Jan 14, 2022

Sep 21, 2021

Min Read

Taming Go’s Memory Usage, or How We Avoided Rewriting Our Client in Rust

by

Mark Gritter

A couple months ago, we faced a question many young startups face. Should we rewrite our system in Rust?

At the time of the decision, we were a Go and Python shop. The tool we’re building passively watches API traffic to provide “one-click,” API-centric visibility, by analyzing the API traffic. Our users run an agent that sends API traffic data to our cloud for analysis. Our users were using us to watch more and more traffic in staging and production—and they were starting to complain about the memory usage.

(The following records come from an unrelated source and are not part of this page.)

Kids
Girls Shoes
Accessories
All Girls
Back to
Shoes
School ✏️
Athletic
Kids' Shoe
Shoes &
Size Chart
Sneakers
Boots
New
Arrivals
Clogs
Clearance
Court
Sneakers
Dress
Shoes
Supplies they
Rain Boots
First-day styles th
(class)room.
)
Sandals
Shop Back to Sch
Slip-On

This led me to spend 25 days in the depths of despair and the details of Go memory management, trying to get our memory footprint to an acceptable level. This was no easy feat, as Go is a memory-managed language with limited ability to tune garbage collection.

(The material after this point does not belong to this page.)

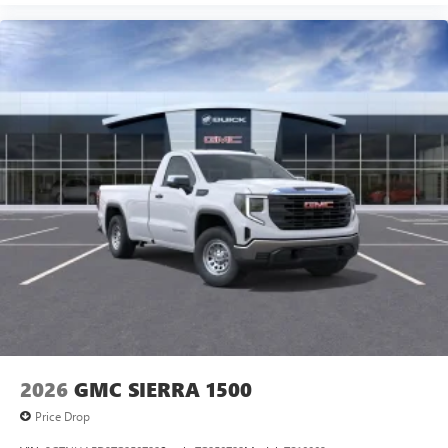
2026
GMC SIERRA 1500
Price Drop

Spoiler: I emerged victorious and our team still uses Go. We managed to tame Go’s memory management and restore an acceptable level of memory usage.

Especially since I hadn’t found too many blog posts to guide me during this process, I thought I’d write up some of the key steps and lessons learned. I hope this blog post can be helpful to other people trying to reduce their memory footprint in Go!

How it started

The Akita command-line agent passively watches API traffic. It creates obfuscated traces in Akita’s custom protobuf format to send to the Akita cloud for further analysis, or captures HAR files for local use. The initial version of the CLI preceded my time at Akita, but I became responsible for making sure the traffic collection scaled to our users’ needs. The decision to use Go made it possible to use GoPacket, as described in Akita’s previous blog entry Programmatically Analyze Packet Captures with GoPacket. This was much easier than trying to write or adapt other TCP reassembly code. But, once we started capturing traffic from staging and production environments, instead of just manual testing and continuous integration runs, the footprint of the collection agent became much more important.

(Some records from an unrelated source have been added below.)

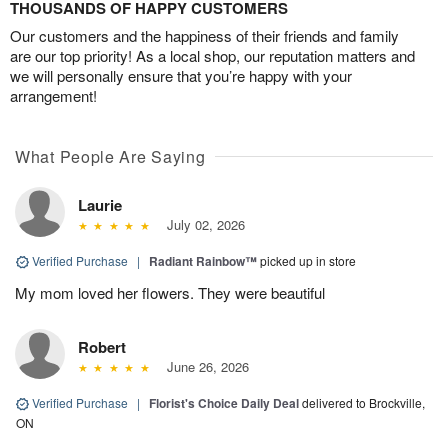
THOUSANDS OF HAPPY CUSTOMERS
Our customers and the happiness of their friends and family
are our top priority! As a local shop, our reputation matters and
we will personally ensure that you’re happy with your
arrangement!
What People Are Saying
Laurie
July 02, 2026
Verified Purchase
|
Radiant Rainbow™
picked up in store
My mom loved her flowers. They were beautiful
Robert
June 26, 2026
Verified Purchase
|
Florist's Choice Daily Deal
delivered to Brockville,
ON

One day this past summer, we noticed that the Akita CLI, normally well-behaved while collecting packet traces, would sometimes balloon to gigabytes of memory, as measured by resident set size of the container.

Our memory spikes at the beginning of this endeavor.

We heard from our users shortly after this and the task at hand became clear: reduce the memory footprint to a predictable, stable amount. Our goal was to be similar to other collection agents such as DataDog, which we also run in our environment and could use for a comparison.

This was challenging while working within the constraints of Go. The Go runtime uses a non-generational, non-compacting, concurrent mark-and-sweep garbage collector. This style of collection avoids “stopping the world” and introducing long pauses, which is great! The Go community is justifiably proud that they have achieved a good set of design trade-offs. However, Go’s focus on simplicity means that there is only a single parameter, SetGCPercent, which controls how much larger the heap is than the live objects within it. This can be used to reduce memory overhead at the cost of greater CPU usage, or vice versa. Idiomatic usage of Go features such as slices and maps also introduce a lot of memory pressure “by default” because they’re easy to create.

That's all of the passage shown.